= Exercise description =
Keeping pictures out, repeat the lines of the listing below exactly, starting at its first line and finishing with the one that holds "RKiSH gGmbH Trennewurth".

------

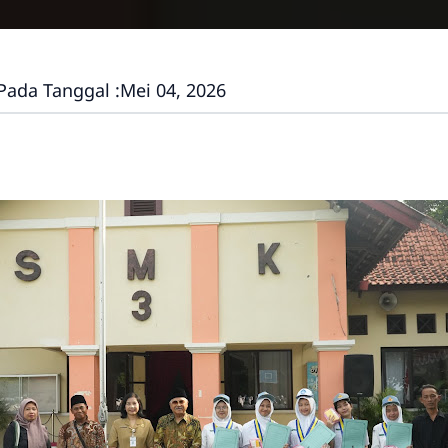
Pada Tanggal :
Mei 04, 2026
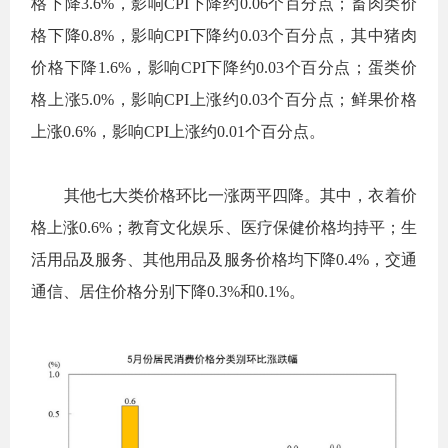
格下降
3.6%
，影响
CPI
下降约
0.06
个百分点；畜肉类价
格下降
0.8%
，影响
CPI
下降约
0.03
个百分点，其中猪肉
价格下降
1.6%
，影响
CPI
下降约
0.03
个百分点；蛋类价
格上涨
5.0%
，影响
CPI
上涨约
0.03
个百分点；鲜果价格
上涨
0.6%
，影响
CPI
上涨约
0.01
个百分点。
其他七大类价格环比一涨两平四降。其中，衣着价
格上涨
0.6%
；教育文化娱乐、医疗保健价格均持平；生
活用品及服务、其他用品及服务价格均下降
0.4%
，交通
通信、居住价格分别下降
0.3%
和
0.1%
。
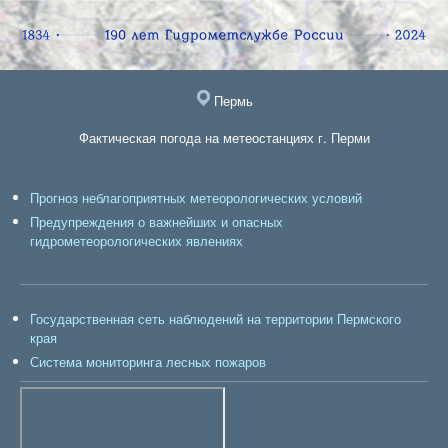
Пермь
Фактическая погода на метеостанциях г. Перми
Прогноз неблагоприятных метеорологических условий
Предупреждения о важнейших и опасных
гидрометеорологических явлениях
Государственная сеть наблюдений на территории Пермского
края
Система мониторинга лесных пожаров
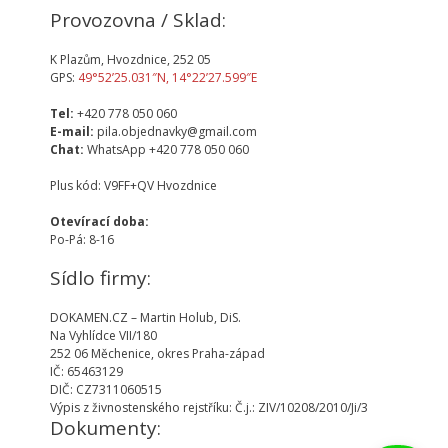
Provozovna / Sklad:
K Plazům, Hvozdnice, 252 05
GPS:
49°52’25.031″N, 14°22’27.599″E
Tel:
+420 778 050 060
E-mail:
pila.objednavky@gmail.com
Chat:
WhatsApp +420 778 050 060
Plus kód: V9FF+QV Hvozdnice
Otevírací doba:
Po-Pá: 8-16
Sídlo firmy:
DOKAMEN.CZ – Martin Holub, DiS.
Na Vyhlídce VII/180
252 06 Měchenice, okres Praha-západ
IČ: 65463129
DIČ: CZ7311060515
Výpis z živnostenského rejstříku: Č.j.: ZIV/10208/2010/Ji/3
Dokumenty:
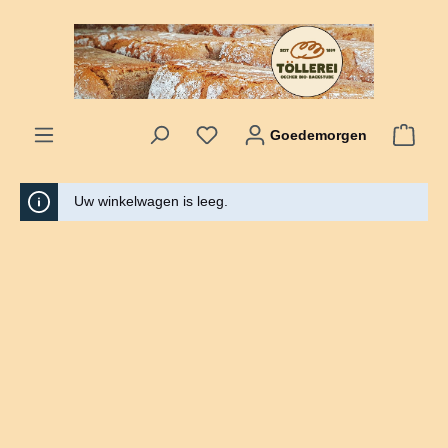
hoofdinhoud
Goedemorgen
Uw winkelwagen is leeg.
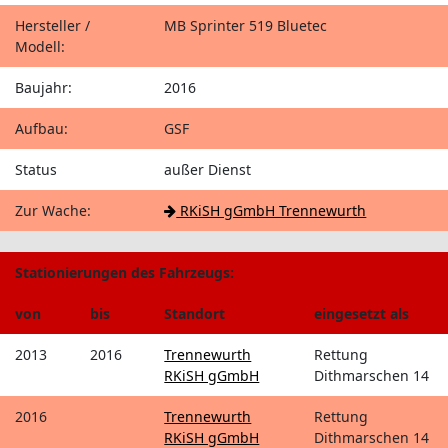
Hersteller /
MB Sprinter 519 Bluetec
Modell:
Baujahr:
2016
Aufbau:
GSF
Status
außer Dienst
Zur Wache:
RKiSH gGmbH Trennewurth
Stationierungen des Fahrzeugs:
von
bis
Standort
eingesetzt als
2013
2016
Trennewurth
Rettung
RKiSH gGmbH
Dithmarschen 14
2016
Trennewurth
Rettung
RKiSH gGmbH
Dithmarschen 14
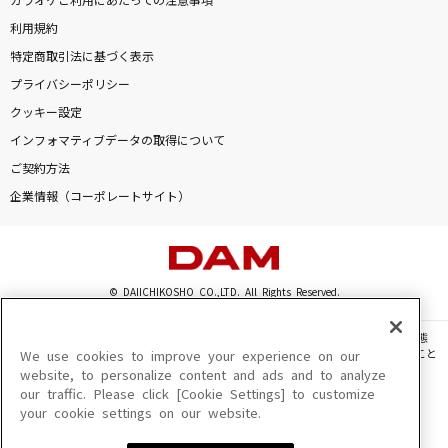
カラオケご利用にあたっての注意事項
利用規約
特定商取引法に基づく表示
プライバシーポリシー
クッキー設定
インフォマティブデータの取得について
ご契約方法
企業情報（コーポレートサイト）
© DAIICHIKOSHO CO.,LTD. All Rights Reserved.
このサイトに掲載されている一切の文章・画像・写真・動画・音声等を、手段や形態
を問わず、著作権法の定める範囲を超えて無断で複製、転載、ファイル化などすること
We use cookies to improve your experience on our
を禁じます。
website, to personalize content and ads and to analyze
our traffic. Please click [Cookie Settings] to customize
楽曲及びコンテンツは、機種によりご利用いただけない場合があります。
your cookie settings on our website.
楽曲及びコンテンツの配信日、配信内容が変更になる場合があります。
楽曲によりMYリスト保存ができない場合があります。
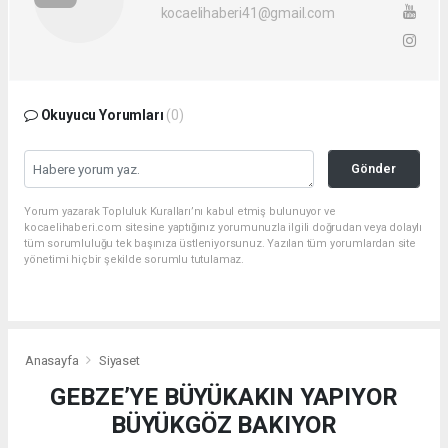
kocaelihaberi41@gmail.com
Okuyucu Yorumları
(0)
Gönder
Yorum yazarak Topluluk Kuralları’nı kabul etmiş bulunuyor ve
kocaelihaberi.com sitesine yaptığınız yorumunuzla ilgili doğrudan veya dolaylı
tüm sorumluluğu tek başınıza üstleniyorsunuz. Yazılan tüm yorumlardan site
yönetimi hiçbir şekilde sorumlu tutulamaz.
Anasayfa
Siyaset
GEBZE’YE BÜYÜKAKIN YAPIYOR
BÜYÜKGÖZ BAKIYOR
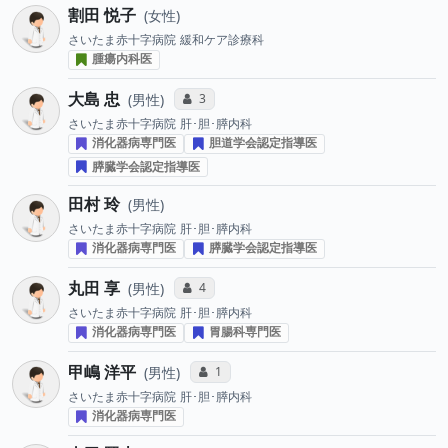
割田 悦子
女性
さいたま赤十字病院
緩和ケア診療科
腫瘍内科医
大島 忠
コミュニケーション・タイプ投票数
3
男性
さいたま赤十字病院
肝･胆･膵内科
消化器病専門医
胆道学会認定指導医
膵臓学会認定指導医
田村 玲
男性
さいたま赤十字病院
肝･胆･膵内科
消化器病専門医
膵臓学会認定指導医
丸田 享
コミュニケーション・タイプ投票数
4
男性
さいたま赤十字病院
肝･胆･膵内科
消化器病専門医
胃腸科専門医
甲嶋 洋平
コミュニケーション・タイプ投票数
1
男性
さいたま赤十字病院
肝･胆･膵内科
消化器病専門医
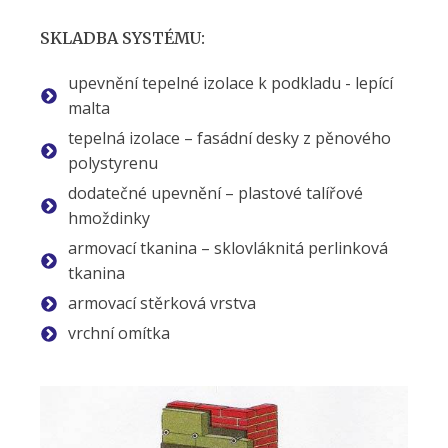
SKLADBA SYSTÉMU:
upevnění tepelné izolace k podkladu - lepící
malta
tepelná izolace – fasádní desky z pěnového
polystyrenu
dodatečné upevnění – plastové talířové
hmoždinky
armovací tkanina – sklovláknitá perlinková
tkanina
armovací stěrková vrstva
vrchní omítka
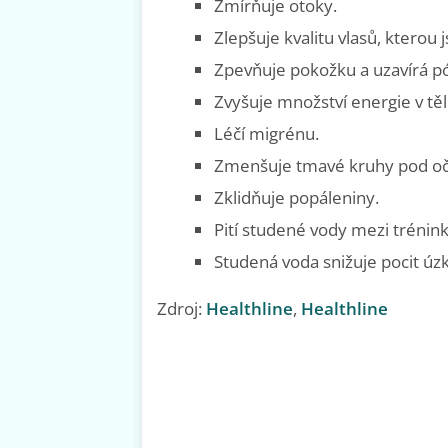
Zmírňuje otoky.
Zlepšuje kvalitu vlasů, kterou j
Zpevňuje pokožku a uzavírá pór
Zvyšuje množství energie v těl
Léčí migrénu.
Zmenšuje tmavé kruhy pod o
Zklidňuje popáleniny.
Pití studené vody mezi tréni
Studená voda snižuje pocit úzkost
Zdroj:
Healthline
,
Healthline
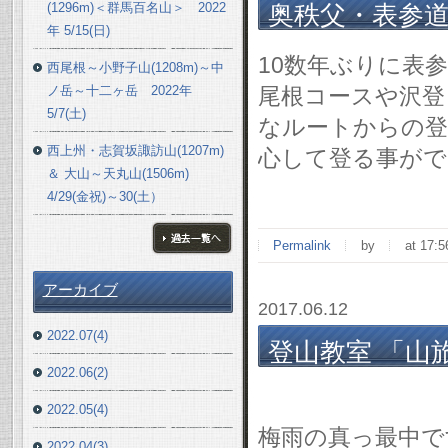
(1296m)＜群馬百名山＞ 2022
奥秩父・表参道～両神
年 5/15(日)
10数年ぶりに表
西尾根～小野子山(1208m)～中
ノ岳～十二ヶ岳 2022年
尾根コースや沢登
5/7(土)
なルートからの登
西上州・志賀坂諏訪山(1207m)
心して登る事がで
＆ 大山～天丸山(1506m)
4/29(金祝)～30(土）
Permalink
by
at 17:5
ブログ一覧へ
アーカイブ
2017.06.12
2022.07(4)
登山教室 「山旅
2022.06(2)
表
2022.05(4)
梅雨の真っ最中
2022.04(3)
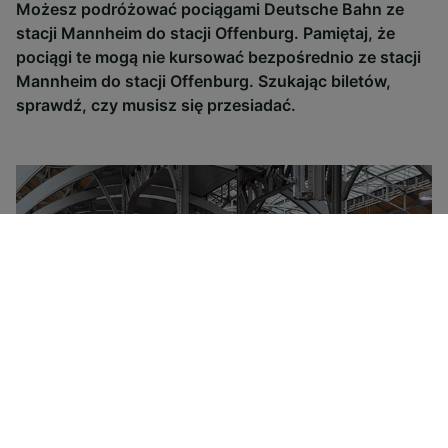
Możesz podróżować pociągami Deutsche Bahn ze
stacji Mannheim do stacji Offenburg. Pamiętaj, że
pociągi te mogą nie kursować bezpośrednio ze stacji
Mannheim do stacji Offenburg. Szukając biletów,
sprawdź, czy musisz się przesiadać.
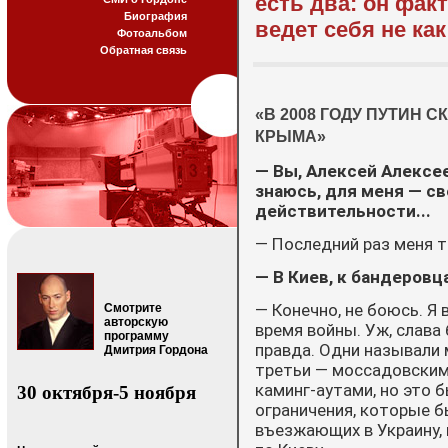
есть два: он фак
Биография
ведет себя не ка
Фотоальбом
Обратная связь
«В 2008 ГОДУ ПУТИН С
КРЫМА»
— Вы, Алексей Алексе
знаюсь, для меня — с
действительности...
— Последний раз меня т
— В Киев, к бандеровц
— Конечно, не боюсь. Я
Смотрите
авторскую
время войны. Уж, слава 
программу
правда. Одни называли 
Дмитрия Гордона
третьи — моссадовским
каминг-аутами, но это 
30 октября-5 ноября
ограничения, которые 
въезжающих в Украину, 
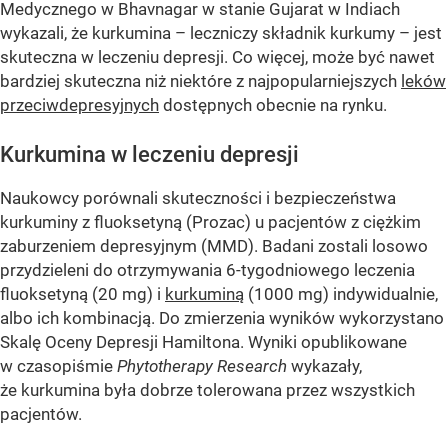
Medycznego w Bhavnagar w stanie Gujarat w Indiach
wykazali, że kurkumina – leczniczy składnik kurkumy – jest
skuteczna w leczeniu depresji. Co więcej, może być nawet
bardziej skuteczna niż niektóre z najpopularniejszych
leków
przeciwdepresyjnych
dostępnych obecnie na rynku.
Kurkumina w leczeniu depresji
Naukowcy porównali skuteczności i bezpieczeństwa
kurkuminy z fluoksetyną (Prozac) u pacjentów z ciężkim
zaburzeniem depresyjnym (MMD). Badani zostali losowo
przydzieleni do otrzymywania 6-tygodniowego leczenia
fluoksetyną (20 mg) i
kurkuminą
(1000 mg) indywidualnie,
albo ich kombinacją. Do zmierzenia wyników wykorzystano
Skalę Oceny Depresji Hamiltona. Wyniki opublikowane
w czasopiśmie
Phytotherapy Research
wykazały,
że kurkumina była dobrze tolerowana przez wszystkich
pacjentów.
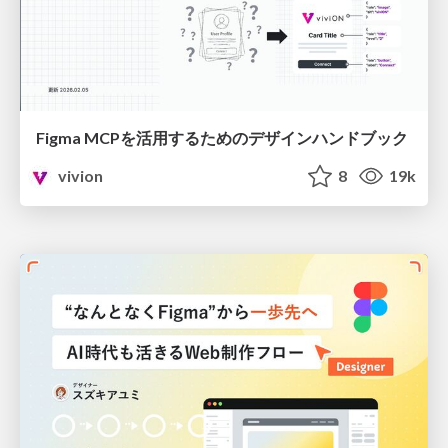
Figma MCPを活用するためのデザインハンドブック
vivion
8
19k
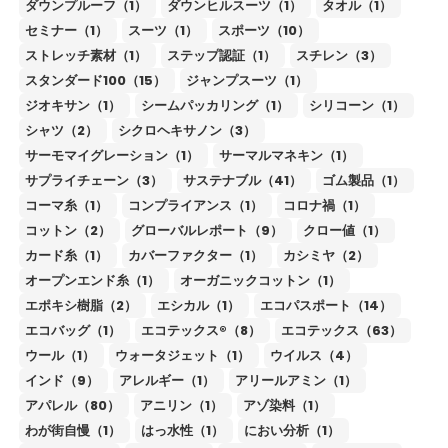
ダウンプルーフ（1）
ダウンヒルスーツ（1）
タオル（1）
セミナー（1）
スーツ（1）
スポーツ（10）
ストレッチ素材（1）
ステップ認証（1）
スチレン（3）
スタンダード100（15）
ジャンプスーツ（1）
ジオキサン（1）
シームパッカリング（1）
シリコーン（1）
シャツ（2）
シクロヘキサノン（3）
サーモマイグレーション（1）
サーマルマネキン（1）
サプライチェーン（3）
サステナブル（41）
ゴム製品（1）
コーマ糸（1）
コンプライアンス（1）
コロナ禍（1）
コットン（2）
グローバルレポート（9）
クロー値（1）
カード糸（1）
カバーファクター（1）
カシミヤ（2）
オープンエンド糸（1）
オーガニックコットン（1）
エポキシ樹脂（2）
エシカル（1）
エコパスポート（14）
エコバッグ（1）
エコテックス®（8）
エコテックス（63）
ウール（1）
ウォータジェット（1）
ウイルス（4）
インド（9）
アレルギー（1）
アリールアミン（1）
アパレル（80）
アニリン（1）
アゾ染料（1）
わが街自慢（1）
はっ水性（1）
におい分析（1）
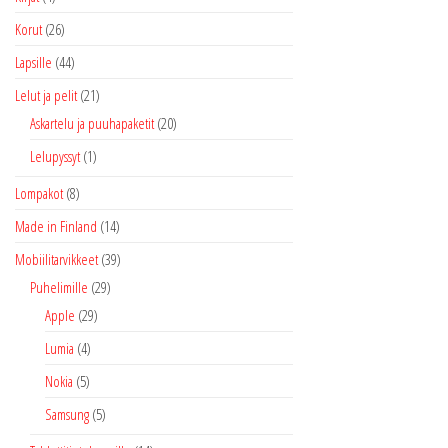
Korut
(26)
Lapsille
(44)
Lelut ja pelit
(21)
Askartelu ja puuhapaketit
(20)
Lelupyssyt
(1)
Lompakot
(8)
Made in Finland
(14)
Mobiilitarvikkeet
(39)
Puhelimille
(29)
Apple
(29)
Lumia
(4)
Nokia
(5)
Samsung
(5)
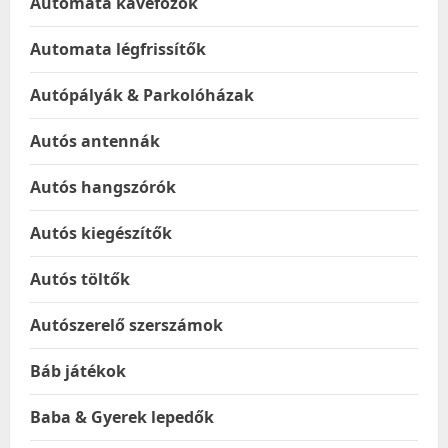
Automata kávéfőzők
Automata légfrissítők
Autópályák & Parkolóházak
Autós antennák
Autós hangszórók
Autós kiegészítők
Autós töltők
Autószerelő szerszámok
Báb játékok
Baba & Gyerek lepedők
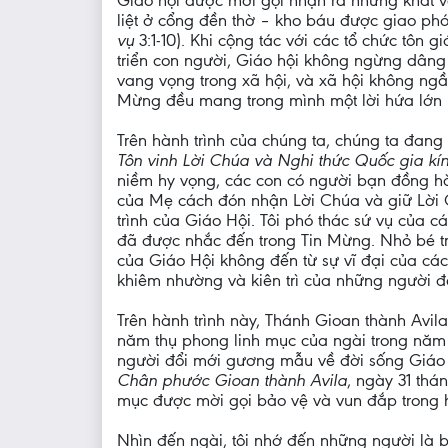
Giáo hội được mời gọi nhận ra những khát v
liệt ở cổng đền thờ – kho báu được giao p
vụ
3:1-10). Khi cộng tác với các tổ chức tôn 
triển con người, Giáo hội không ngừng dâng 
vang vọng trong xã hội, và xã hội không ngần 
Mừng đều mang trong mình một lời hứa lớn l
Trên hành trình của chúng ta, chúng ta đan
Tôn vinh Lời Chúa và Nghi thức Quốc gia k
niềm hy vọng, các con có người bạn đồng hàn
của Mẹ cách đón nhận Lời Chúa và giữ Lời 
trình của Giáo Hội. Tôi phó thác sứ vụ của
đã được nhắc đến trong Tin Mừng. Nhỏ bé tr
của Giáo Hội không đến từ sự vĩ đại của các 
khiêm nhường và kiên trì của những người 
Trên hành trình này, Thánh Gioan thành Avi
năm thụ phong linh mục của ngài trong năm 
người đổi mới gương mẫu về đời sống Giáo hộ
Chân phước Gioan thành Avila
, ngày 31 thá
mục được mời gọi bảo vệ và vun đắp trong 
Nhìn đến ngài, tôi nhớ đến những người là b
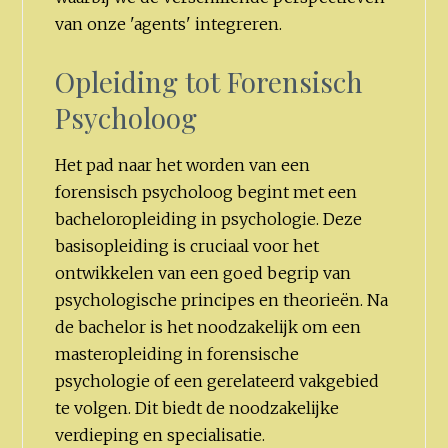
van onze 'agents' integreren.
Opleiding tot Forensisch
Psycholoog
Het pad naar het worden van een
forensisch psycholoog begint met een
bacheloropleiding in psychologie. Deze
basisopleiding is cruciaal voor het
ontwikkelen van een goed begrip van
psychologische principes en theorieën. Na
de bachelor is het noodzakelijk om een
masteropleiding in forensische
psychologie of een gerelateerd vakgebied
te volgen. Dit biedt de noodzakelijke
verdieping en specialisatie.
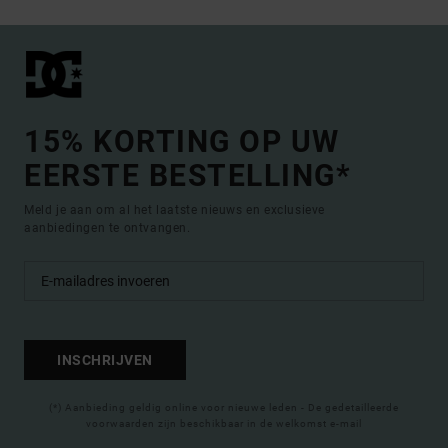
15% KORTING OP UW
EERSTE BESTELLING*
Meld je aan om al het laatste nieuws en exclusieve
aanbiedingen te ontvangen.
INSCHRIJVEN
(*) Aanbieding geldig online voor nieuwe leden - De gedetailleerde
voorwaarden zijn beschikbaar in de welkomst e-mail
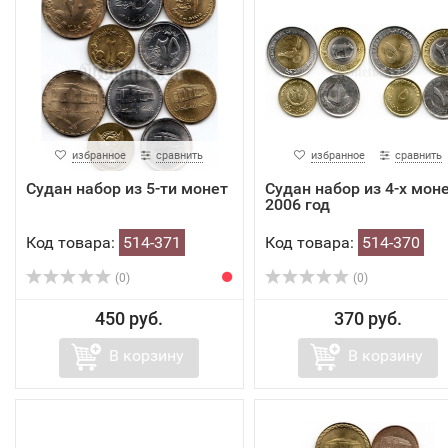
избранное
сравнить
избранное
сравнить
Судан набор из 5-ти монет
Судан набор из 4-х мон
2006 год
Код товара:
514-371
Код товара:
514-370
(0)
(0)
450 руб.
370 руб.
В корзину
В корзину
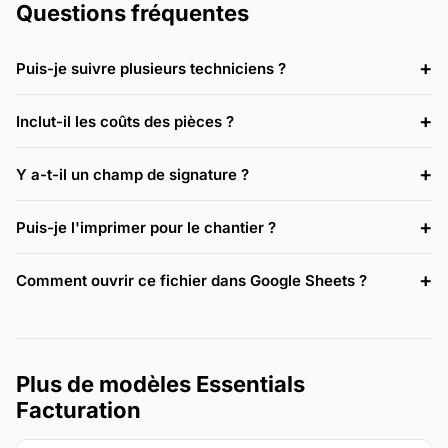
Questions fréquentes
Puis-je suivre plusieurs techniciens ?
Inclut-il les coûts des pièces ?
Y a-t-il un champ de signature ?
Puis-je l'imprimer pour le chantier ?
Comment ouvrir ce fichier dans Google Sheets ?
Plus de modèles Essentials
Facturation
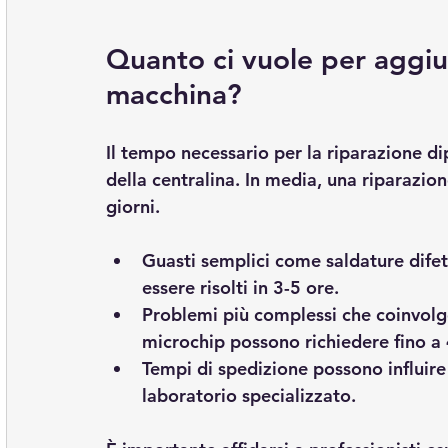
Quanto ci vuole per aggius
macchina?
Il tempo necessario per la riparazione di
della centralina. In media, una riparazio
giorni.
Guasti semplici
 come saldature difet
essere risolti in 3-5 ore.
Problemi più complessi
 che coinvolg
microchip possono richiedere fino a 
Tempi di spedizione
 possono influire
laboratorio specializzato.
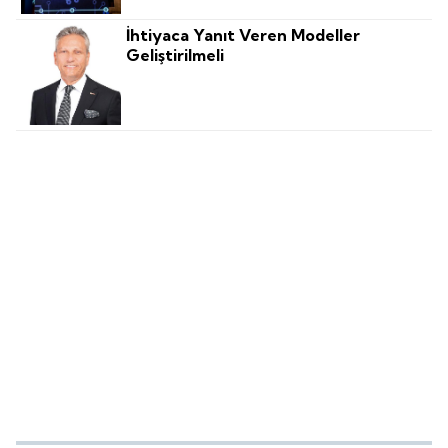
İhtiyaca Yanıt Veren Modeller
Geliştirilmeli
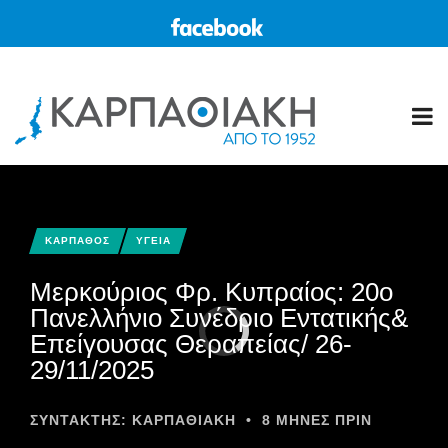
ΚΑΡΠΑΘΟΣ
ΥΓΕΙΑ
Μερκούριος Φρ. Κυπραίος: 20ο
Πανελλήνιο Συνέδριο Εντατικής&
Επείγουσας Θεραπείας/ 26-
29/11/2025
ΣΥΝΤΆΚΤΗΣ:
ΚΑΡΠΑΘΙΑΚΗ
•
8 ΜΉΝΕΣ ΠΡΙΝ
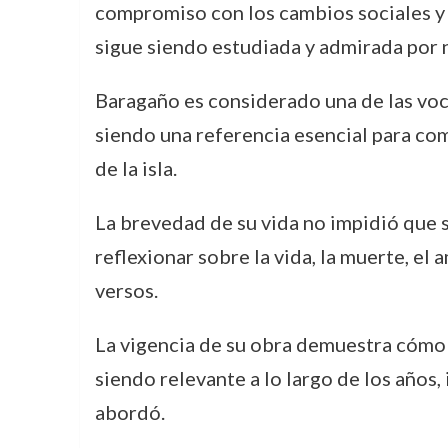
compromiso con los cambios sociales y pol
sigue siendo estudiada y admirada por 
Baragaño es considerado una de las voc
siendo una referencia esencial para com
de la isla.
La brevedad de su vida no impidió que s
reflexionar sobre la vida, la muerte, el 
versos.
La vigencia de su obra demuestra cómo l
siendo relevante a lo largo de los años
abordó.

------

= Answer to the problem =
Pada Tanggal :
Mei 04, 2026
格下降
3.6%
，影响
CPI
下降约
0.06
个百分点；畜肉类价
格下降
0.8%
，影响
CPI
下降约
0.03
个百分点，其中猪肉
价格下降
1.6%
，影响
CPI
下降约
0.03
个百分点；蛋类价
格上涨
5.0%
，影响
CPI
上涨约
0.03
个百分点；鲜果价格
上涨
0.6%
，影响
CPI
上涨约
0.01
个百分点。
其他七大类价格环比一涨两平四降。其中，衣着价
格上涨
0.6%
；教育文化娱乐、医疗保健价格均持平；生
活用品及服务、其他用品及服务价格均下降
0.4%
，交通
通信、居住价格分别下降
0.3%
和
0.1%
。
Пермь
Фактическая погода на метеостанциях г. Перми
Прогноз неблагоприятных метеорологических условий
Предупреждения о важнейших и опасных
гидрометеорологических явлениях
Государственная сеть наблюдений на территории Пермского
края
Система мониторинга лесных пожаров
Provozovna / Sklad:
K Plazům, Hvozdnice, 252 05
GPS:
49°52’25.031″N, 14°22’27.599″E
Tel:
+420 778 050 060
E-mail:
pila.objednavky@gmail.com
Chat:
WhatsApp +420 778 050 060
Plus kód: V9FF+QV Hvozdnice
Otevírací doba:
Po-Pá: 8-16
Sídlo firmy:
DOKAMEN.CZ – Martin Holub, DiS.
Na Vyhlídce VII/180
252 06 Měchenice, okres Praha-západ
IČ: 65463129
DIČ: CZ7311060515
Výpis z živnostenského rejstříku: Č.j.: ZIV/10208/2010/Ji/3
Dokumenty:
hoofdinhoud
Goedemorgen
Uw winkelwagen is leeg.
Hersteller /
MB Sprinter 519 Bluetec
Modell:
Baujahr:
2016
Aufbau:
GSF
Status
außer Dienst
Zur Wache:
RKiSH gGmbH Trennewurth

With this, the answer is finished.